TASK PROMPT: Your answer should consist only of the lines below from the one with "display that presents benefit" through the one with "plans cater to", copied exactly.

+ + + +

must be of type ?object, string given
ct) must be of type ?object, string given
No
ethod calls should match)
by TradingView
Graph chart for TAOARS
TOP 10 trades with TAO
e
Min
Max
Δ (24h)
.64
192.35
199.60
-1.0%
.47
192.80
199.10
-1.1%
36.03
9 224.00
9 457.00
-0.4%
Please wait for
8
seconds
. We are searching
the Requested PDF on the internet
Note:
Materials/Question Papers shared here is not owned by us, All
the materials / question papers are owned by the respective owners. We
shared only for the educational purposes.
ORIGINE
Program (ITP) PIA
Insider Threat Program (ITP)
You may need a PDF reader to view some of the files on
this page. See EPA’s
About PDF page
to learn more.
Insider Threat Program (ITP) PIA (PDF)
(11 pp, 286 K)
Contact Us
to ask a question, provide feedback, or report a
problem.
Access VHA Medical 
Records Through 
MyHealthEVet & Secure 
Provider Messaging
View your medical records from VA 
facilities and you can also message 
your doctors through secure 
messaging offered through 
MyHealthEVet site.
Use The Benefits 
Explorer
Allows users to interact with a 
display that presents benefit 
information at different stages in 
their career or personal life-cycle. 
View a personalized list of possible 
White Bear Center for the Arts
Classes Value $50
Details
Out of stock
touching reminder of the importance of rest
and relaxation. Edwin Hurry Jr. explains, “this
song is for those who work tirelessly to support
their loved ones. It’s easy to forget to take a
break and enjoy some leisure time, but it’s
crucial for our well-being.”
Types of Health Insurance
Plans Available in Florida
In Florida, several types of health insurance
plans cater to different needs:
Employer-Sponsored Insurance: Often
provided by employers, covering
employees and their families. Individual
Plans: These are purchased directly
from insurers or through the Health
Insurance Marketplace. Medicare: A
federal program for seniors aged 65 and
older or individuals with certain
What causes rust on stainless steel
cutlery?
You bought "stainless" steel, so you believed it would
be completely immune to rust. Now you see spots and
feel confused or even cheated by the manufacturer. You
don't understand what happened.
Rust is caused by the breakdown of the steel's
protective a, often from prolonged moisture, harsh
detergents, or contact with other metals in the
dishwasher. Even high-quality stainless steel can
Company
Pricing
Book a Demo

+ + + +

RESPONSE BOX:
display that presents benefit 
information at different stages in 
their career or personal life-cycle. 
View a personalized list of possible 
White Bear Center for the Arts
Classes Value $50
Details
Out of stock
touching reminder of the importance of rest
and relaxation. Edwin Hurry Jr. explains, “this
song is for those who work tirelessly to support
their loved ones. It’s easy to forget to take a
break and enjoy some leisure time, but it’s
crucial for our well-being.”
Types of Health Insurance
Plans Available in Florida
In Florida, several types of health insurance
plans cater to different needs:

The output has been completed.